See Also: How To Read And Trade An Options Alert
Why It's Important
Even traders who stick exclusively to stocks often monitor option market activity closely for unusually large trades. Given the relative complexity of the options market, large options traders are typically considered to be more sophisticated than the average stock trader.
Many of these large options traders are wealthy individuals or institutions who may have unique information or theses related to the underlying stock.
Unfortunately, stock traders often use the options market to hedge against their larger stock positions, and there’s no surefire way to determine if an options trade is a standalone position or a hedge. In this case, given the relatively large size of the Kroger trade, it could represent an institutional hedge.
Stockpiling Boom Over?
Last week, Kroker CEO Rodney McMullen updated investors on the boom in grocery sales created by COVID-19 in a “fireside chat” with analysts from Evercore ISI. McMullen said stockpiling drove 30% same-store sales growth for Kroger in the month of March.
McMullen said the stockpiling phase of the market reaction to the outbreak has now passed, but Kroger remains in a phase in which shoppers are spending more than usual due to dining and travel restrictions. Online sales have driven much of that growth. Evercore estimates Kroger’s online sales have risen by 3% since the outbreak.
“The growth there has been substantial, and the growth has been substantial both in terms of pickup and delivery,” McMullen said.
McMullen said it’s too early to speculate on the next phase of consumer behavior as the economy begins to open back up.
Wall Street is also cautious about what’s coming next for Kroger. In the past week, Citi downgraded Kroger from Buy to Neutral with a $32 price target.
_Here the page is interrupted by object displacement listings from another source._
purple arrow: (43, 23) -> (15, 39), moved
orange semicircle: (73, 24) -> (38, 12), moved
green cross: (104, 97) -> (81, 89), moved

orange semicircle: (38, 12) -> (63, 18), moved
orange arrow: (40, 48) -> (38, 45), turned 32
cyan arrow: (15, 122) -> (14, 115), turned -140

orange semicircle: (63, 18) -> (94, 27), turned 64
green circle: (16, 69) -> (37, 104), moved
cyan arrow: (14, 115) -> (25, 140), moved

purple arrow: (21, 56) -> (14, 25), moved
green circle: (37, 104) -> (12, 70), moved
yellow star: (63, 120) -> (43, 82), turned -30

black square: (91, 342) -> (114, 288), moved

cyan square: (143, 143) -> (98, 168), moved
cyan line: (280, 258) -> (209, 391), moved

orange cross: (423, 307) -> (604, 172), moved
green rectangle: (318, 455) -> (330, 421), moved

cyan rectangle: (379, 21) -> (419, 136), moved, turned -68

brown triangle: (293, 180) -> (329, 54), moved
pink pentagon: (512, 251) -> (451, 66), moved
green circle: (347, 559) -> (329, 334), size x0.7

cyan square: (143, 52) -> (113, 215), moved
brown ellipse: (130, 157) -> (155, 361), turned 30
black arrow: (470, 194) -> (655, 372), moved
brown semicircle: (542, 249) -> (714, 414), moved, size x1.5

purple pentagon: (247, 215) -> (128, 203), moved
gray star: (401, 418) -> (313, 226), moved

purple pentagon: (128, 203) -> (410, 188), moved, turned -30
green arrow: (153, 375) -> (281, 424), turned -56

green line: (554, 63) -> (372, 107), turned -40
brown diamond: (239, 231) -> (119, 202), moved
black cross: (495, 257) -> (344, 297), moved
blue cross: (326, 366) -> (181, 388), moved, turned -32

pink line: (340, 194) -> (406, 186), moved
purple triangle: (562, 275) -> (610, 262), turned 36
JPMorgan reiterated a Neutral rating and raised its price target to $33.
Earlier this month, S3 Partners identified Kroger as a potential short squeeze candidate if the stock market rally resumes.
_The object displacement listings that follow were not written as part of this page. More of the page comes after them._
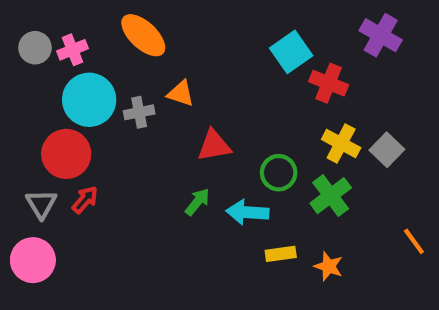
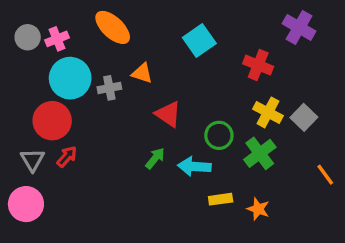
cyan square: (291, 52) -> (199, 41), moved
red triangle: (214, 146) -> (168, 114), turned 44
orange line: (414, 241) -> (325, 175), moved

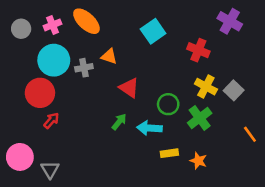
pink cross: (57, 39) -> (53, 25), moved
gray triangle: (33, 160) -> (50, 170), moved

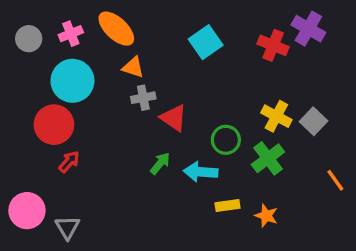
red cross: (198, 50) -> (273, 45), moved
orange triangle: (109, 56) -> (133, 67), moved
gray cross: (84, 68) -> (143, 98), moved

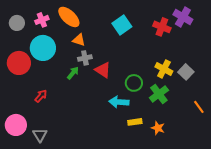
red circle: (54, 125) -> (19, 63), moved
green arrow: (160, 163) -> (73, 73), moved

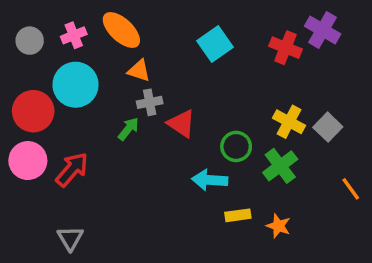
red arrow: (41, 96) -> (72, 169), size x1.5
pink circle: (16, 125) -> (28, 161), moved

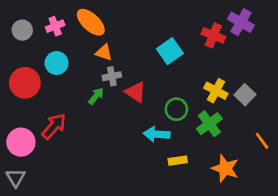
cyan square: (215, 44) -> (170, 51), moved
cyan circle: (76, 85) -> (57, 63), size x0.7
pink circle: (28, 161) -> (21, 142), moved
orange star: (278, 226) -> (225, 168), moved, size x1.5
gray triangle: (70, 238) -> (16, 178), moved

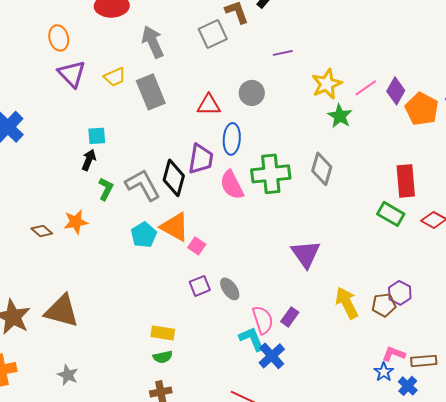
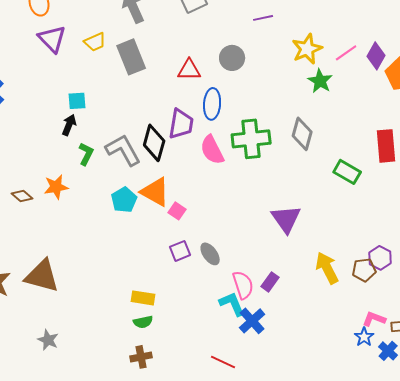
green rectangle: (391, 214) -> (347, 172), moved

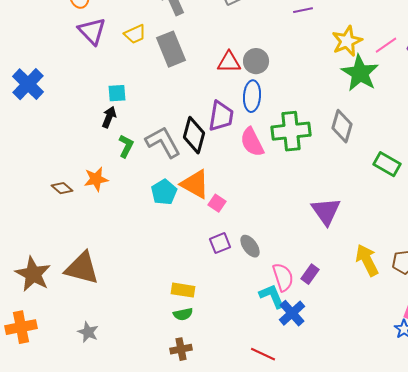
gray circle: (232, 58) -> (256, 61), moved
green star: (320, 81) -> (360, 73), size x1.5

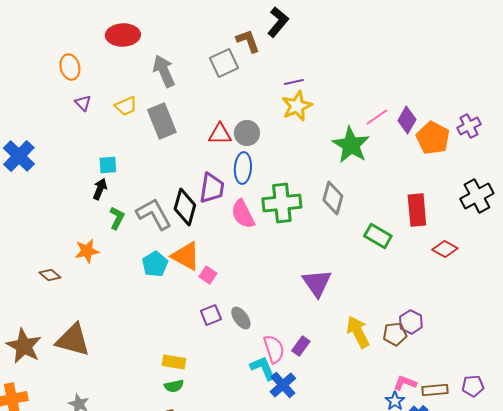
purple triangle: (92, 31) -> (83, 103), size x0.6
yellow star: (347, 41) -> (297, 106), moved
brown diamond: (62, 188) -> (50, 275), moved

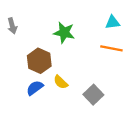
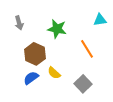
gray arrow: (12, 26) -> (19, 23), moved
orange line: (111, 48) -> (87, 49), moved, turned 48

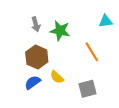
gray arrow: (19, 23) -> (36, 24), moved
gray square: (83, 84) -> (87, 89), turned 30

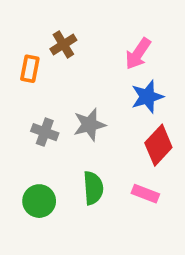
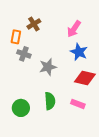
blue star: (147, 97) -> (79, 52), turned -30
gray cross: (45, 132) -> (24, 54), moved
red diamond: (158, 145) -> (85, 78), turned 60

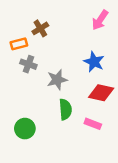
pink arrow: (74, 29) -> (100, 20), moved
orange rectangle: (16, 37) -> (19, 44), turned 64
green semicircle: (50, 101) -> (65, 109), moved

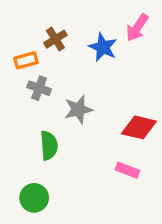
blue star: (94, 62) -> (103, 47), moved
green semicircle: (65, 109) -> (49, 145), moved
green circle: (25, 129) -> (34, 198), moved

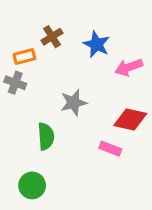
pink arrow: (137, 28) -> (129, 67), moved, turned 36
gray cross: (39, 88) -> (15, 83), moved
pink rectangle: (127, 170) -> (110, 149), moved

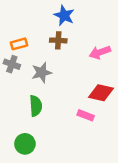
brown cross: (52, 37) -> (58, 40), moved, turned 35
blue star: (97, 44) -> (64, 15), moved
gray star: (73, 103) -> (42, 73), moved

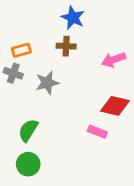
green semicircle: (36, 106) -> (28, 130), moved, turned -144

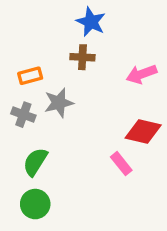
orange rectangle: (21, 50) -> (30, 76), moved
gray cross: (13, 73) -> (23, 115), moved
pink rectangle: (97, 132) -> (121, 164), turned 30

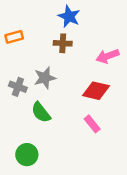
orange rectangle: (30, 76) -> (14, 37), moved
red diamond: (143, 131) -> (96, 91), moved
green semicircle: (35, 162) -> (41, 112), moved, turned -70

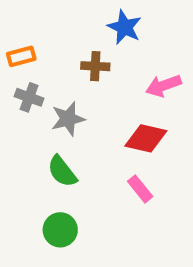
blue star: (69, 16) -> (124, 27), moved
gray cross: (18, 87) -> (29, 97), moved
green circle: (27, 155) -> (60, 230), moved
Bullish sentiment among StockTwits messages mentioning Kroger was at 93.2% on Tuesday, up from 86.2% one month ago.
Benzinga’s Take
The bad news for Kroger bulls is that the puts purchased on Tuesday don’t expire until mid-June, suggesting the berish trade is more than just a bet on a short-term pullback. The July Kroger puts have a break-even price of $30.20, which implies about 6.1% downside from current levels.